To the origins of tennis: the racket game in 16th century works


Tennis as we know it today began to be codified in the mid-16th century: depictions of racquet play also became widespread from this era.

If one wanders around the rooms of Palazzo Te in Mantua, in one of the rooms immediately after the Camera dei Giganti one cannot help but notice a case that holds three game balls: these are the three “ballette” found right in Palazzo Te, and which in the 16th century were used for a game very similar to modern tennis. A sport that has ancient origins: interestingly, the first reference to tennis appears in the work of the Florentine chronicler Donato Velluti, who between 1367 and 1370 drafted a Cronica domestica. In the treatise, Velluti recounts the events leading up to the Battle of Altopascio, fought by the Guelph forces of Florence, Siena and the Papal States against the Ghibelline coalition formed by Lucca and Milan and led by Castruccio Castracani. In 1325, before the battle, five hundred French knights, allied with the Florentines, arrived in Florence, and it seems that a personage of the time, a certain Tommaso di Lippaccio, spent his days playing “tuttodì a la palla colloro, and at that time it was begun here to play tenes.” Velluti’s Cronica is the only known text in Italian from the medieval period in which the word “tennis” is expressly used, which would therefore seem to be of French derivation. However, attestations are rare: in fact, we have to wait until 1401 to find another occurrence of the term, in an ordinance of the city of Utrecht in which people are forbidden to “teneyzen” (i.e., “play tennis”) on the courts in the Oudwijk district.

We do not know exactly where the word “tennis” comes from, and various hypotheses have been made. The most reliable is probably the one that, as anticipated, links the term to the French language: the English lexicographer John Minshew (1560 - 1627), in his treatise Ductor in linguas, noted that “tennis” (in the text the word is spelled just as we write it today) “is the word that the French [...] usually pronounce when they hit the ball.” It would therefore be a derivation from the verb “tenez,” “take,” with which the French would have accompanied the strokes. The explanation is not entirely convincing, Heiner Gillmeister explains in his Tennis: a cultural history. Meanwhile, it is not clear why the word “tennis” was used to describe this game in Italy, England and the Netherlands, but not in France, where the expression jeu de la paume (“palm game,” due to the fact that originally the ball was hit with the hands, first bare, and then covered by special gloves) was preferred. Moreover, no other historical attestation of the custom mentioned by Minshew is known. It remains a fact, however, that in the sixteenth century tennis must have been widespread: returning to Palazzo Te, historian Ugo Bazzotti explained that in 1502, before the construction of Frederick II’s pleasure residence, a building had been erected near the horse stables of Francis II (who had the area reclaimed and then had stables installed there) specifically for the game “of the Racquet,” which was very popular with the Gonzaga court (so much so that other similar structures would be set up near Palazzo San Sebastiano and the Ducal Palace). The building was later demolished in 1784 but is noted in the Urbis Mantuae Descriptio, the map drawn in 1628 by Gabriele Bertazzolo.

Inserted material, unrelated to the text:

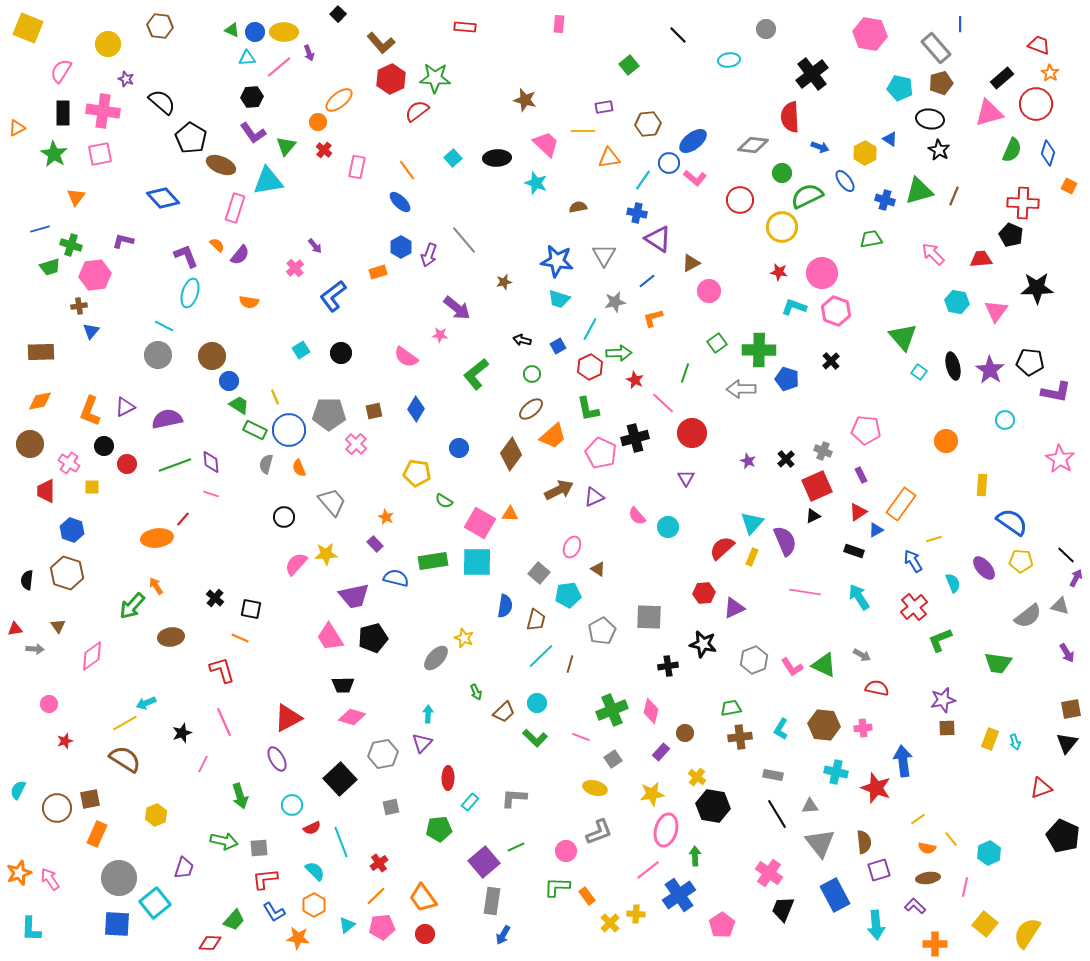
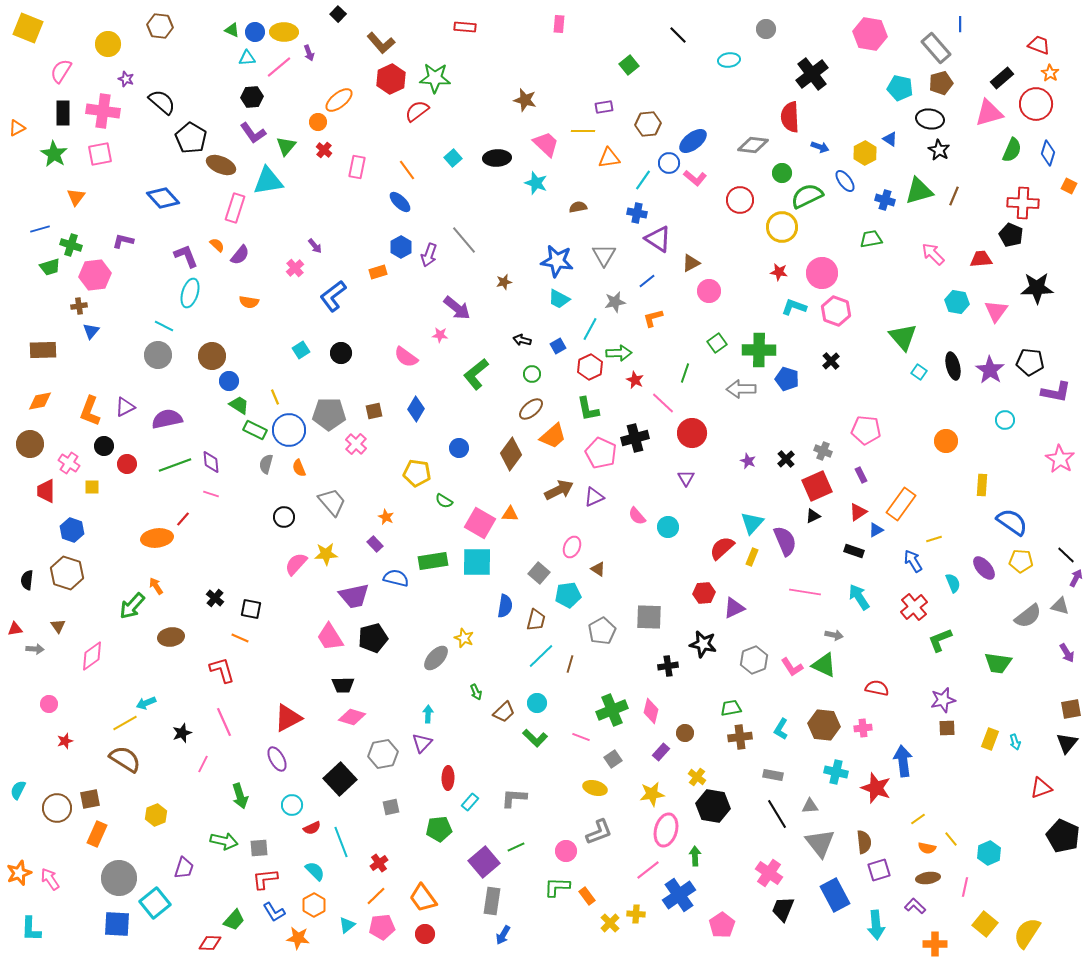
cyan trapezoid at (559, 299): rotated 10 degrees clockwise
brown rectangle at (41, 352): moved 2 px right, 2 px up
gray arrow at (862, 655): moved 28 px left, 20 px up; rotated 18 degrees counterclockwise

Emperor Charles V also played tennis in Mantua, as recounted by the man of letters Luigi Gonzaga I di Palazzolo in his Chronicle of Charles V’s sojourn in Italy (which Luigi Gonzaga witnessed directly), between July 1529 and April 1530: the text contains an account of a game of doubles that pitted Charles V and monsignor di Balasone against each other, and Ferrante Sanseverino, prince of Bisignano, and monsignor de la Cueva against each other: “giocorno a detta palla forsi quattr’hore, dove sua Maestà si exercitava molto bene et assai ne sa di tal gioco, et giocavano di vinti scudi d’oro la partita, dove alla fine sua Maestà prendere sexanta scudi. Et poi fornito, sua Maestà se ne ne ritornò in camara solamente con li soi Camarieri, et si mudò di camisia, et alquanto se rinfrescò, et stette così per un pezzo ad riposare.”

Le ballette di Palazzo Te
The “ballette” of Palazzo Te
Dalla Urbis Mantuae Descriptio di Gabriele Bertazzolo: l'edificio cerchiato è quello in cui si giocava a tennis a Palazzo Te
From Gabriele Bertazzolo’s Urbis Mantuae Descriptio of 1628 (Mantua, Biblioteca Teresiana): the circled building is the one where tennis was played at Palazzo Te

How was tennis played back then? We can get an idea of it by reading Antonio Scaino da Salò’s Trattato del giuoco della palla, a work from 1555 in which the “giuoco della palla” is defined as “such a noble and rare exercise, so beneficial to the body and soul, helping principally to the purification of the spirits, with which our soul does all its operations, insino that of understanding.” One could play one against one, two against two, or even “three on each side, et with more numbers, as best suits them, et according to the capacity of the places.” The “beaters” serve the ball by “driving it toward the opponents, called in that case the rebaters, who at the meeting try to rebound it toward those others, and in this way the contrast lasts until the ball ceases to move, either by itself lacking the violent vigor in it concocted by the beaters, or by the rebaters,” or because it has stopped on the ground. At the point where the ball ends its path, a point is scored, the “hunt,” which is valid if the ball has not left the field of play or if a player has not committed a foul (i.e., an infraction of the rules of the game, which occurs when one holds the ball with the hand or with other parts of the body, or even when one hits the ball with two touches). In order for a “hunt” to be scored, the ball, as in contemporary tennis, must be hit in the air or after the first bounce: you cannot hit the ball after the second bounce, or if it rolls on the ground. The game “does not come to an end for gain made from a single hunt, but more hunts are to be acquired by those who intend to bring back an accomplished victory.” The game is won by the one who scores four points in a row, or if he gets to five in case the opponent wins one hunt, or to six if the opponent scores at least two, and finally to eight if the opponent scores at least three points, but with the rule that the winner must still have at least a two-point gap over the rival. The rules also included service changes and court changes, as in today’s tennis. The court had at its center the ancestor of today’s net, a rope that was stretched out in the middle of the court (hence the name by which tennis became known in Italy, “pallacorda”): we know of this rule from the treatise of a Spanish scholar, Juan Luis Vives, who in a passage of his 1539 Exercitatio linguae latinae, where the rules of tennis are explained, reads “sub funem misisse globulum, vitium est” (“if the ball ends up under the rope, it is foul”).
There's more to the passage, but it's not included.